◆ **Assignment**
Retype exactly the lines below, starting with the line that contains "the image resolution)." and ending with the last line; leave out any pictures.
···
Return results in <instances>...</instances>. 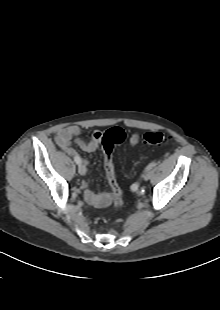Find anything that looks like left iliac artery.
<instances>
[{
    "instance_id": "obj_1",
    "label": "left iliac artery",
    "mask_w": 220,
    "mask_h": 310,
    "mask_svg": "<svg viewBox=\"0 0 220 310\" xmlns=\"http://www.w3.org/2000/svg\"><path fill=\"white\" fill-rule=\"evenodd\" d=\"M155 165H156L155 162L150 163V164L145 168L144 173L149 172ZM139 185H140V182H135V183H133V184L131 185V190H132L133 192L137 191L138 188H139Z\"/></svg>"
}]
</instances>
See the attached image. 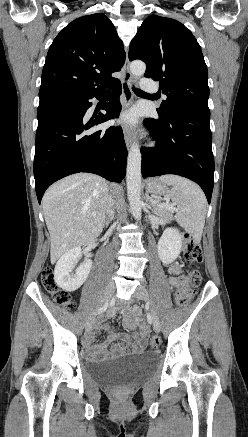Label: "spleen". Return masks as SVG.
<instances>
[{"label":"spleen","mask_w":248,"mask_h":437,"mask_svg":"<svg viewBox=\"0 0 248 437\" xmlns=\"http://www.w3.org/2000/svg\"><path fill=\"white\" fill-rule=\"evenodd\" d=\"M160 180L172 188L169 196L176 205V221L194 241L200 242L206 217V198L194 182L176 175H163Z\"/></svg>","instance_id":"obj_1"}]
</instances>
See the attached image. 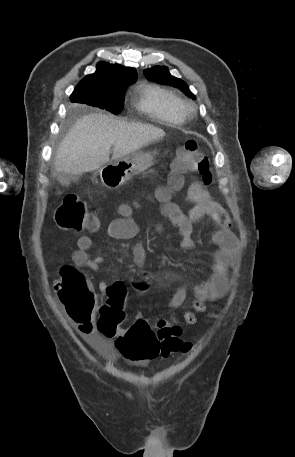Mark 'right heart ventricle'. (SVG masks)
<instances>
[{
  "label": "right heart ventricle",
  "mask_w": 295,
  "mask_h": 457,
  "mask_svg": "<svg viewBox=\"0 0 295 457\" xmlns=\"http://www.w3.org/2000/svg\"><path fill=\"white\" fill-rule=\"evenodd\" d=\"M180 102L176 94L157 84H141L135 89V107L157 121L182 123L184 115L180 110Z\"/></svg>",
  "instance_id": "1"
}]
</instances>
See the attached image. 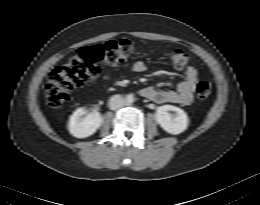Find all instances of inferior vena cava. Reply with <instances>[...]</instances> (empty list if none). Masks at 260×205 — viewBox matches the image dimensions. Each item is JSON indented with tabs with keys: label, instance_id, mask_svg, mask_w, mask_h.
I'll return each mask as SVG.
<instances>
[{
	"label": "inferior vena cava",
	"instance_id": "602c4592",
	"mask_svg": "<svg viewBox=\"0 0 260 205\" xmlns=\"http://www.w3.org/2000/svg\"><path fill=\"white\" fill-rule=\"evenodd\" d=\"M108 105L111 110H117L124 105V99L119 96H113L110 98Z\"/></svg>",
	"mask_w": 260,
	"mask_h": 205
}]
</instances>
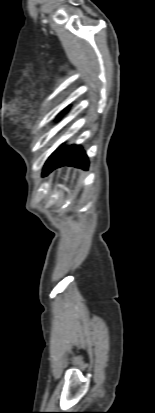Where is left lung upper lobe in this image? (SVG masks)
I'll return each mask as SVG.
<instances>
[{
  "instance_id": "obj_1",
  "label": "left lung upper lobe",
  "mask_w": 155,
  "mask_h": 413,
  "mask_svg": "<svg viewBox=\"0 0 155 413\" xmlns=\"http://www.w3.org/2000/svg\"><path fill=\"white\" fill-rule=\"evenodd\" d=\"M61 114H62V113H61ZM60 150H61V147L58 148V149L53 153V155L56 154V153H58V152H60Z\"/></svg>"
}]
</instances>
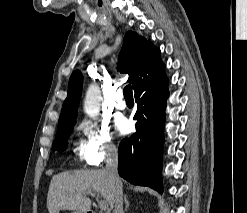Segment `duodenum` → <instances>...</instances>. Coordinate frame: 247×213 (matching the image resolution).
Returning a JSON list of instances; mask_svg holds the SVG:
<instances>
[{"mask_svg":"<svg viewBox=\"0 0 247 213\" xmlns=\"http://www.w3.org/2000/svg\"><path fill=\"white\" fill-rule=\"evenodd\" d=\"M87 213H96V212H94V211H88Z\"/></svg>","mask_w":247,"mask_h":213,"instance_id":"obj_1","label":"duodenum"}]
</instances>
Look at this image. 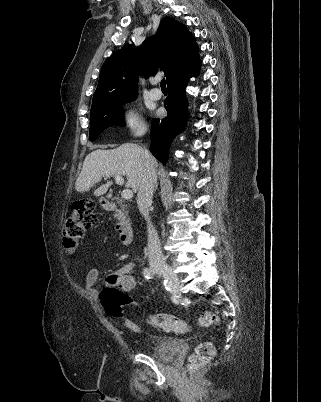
···
◆ **Written solution**
Segment `duodenum` → <instances>...</instances>. Coordinate frame: 247×213 (matching the image resolution).
Returning a JSON list of instances; mask_svg holds the SVG:
<instances>
[{"mask_svg":"<svg viewBox=\"0 0 247 213\" xmlns=\"http://www.w3.org/2000/svg\"><path fill=\"white\" fill-rule=\"evenodd\" d=\"M87 213H96V212H94V211H88Z\"/></svg>","mask_w":247,"mask_h":213,"instance_id":"obj_1","label":"duodenum"}]
</instances>
Look at this image. 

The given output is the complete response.